Der Hauptgrund, warum sich ein Klartraum vom Leben unterscheidet ist das Wegfallen einer Komponente. Doch gerade dieses Wegfallen macht Klarträume so spannend: Soziale Regeln & Konsequenzen.

In einem Klartraum gibt es keine sozialen Regeln und nichts hat negative Konsequenzen bzw. sind diese nicht vergleichbar mit denen im Wachleben. Versuche einmal im Wachleben in ein fremdes Haus zu gehen und einfach die Umgebung zu erkunden. Im Klartraum wird die Sache höchstwahrscheinlich nicht bei der Polizei enden. Gerade dieses Wegfallen nimmt einen Teil des Realismus, was aber nicht unbedingt etwas Negatives sein muss. Will man sich zB einer Phobie stellen, wird es dann schon heikler. Warum sollte ich Angst vor der Spinne haben, diese sieht real aus, ist es aber nicht. Oder warum sollte ich nervös bei einer im Klartraum durchgeführten Rede sein, es macht keinen Unterschied ob ich mich verspreche.

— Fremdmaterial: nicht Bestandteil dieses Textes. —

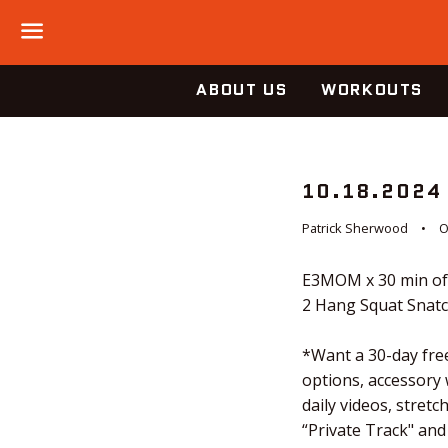
Menu
ABOUT US
WORKOUTS
10.18.2024
Patrick Sherwood
O
E3MOM x 30 min of
2 Hang Squat Snat
*Want a 30-day free
options, accessory
daily videos, stre
“Private Track" and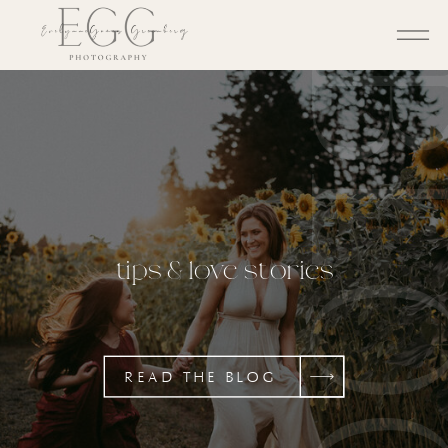
BL
tips & love stories
READ THE BLOG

Auch die Traumfiguren haben ihre Eigenheiten und handeln oft unerwartet. Sinnlos scheinende Antworten auf Fragen oder verhalten, das einen nur schmunzeln lässt. Hier scheint das Unterbewusst sein wohl die Spielchen mit einem zu treiben, aber genau wird man wohl nie herausfinden, was Traumfiguren antreibt.

Traumgestalten. Aspekte deiner Selbst?

Hat man sich nun den lange ersehnten Fallschirmsprung im Klartraum vorbereitet, kann es nun glatt passieren, das man aufwacht. Doch warum findet dieses verfrühte Erwachen statt? Erwachen wir weil, wie in vielen Foren und Büchern steht, weil wir so aufgeregt sind? Oder erwachen wir gerade weil wir es überall lesen? Eine Interessante Diskussion zu dem Thema ist hier zu finden.

Alles in allem ist der Klartraum weit von einer Lebenssimulation entfernt, unerwartet Geschehnisse und das wegfallen der sozialen Regeln sind ein Grund dafür. Wie man aber die Umgebung wahrnimmt, da steht der Klartraum dem Wachleben in nichts nach.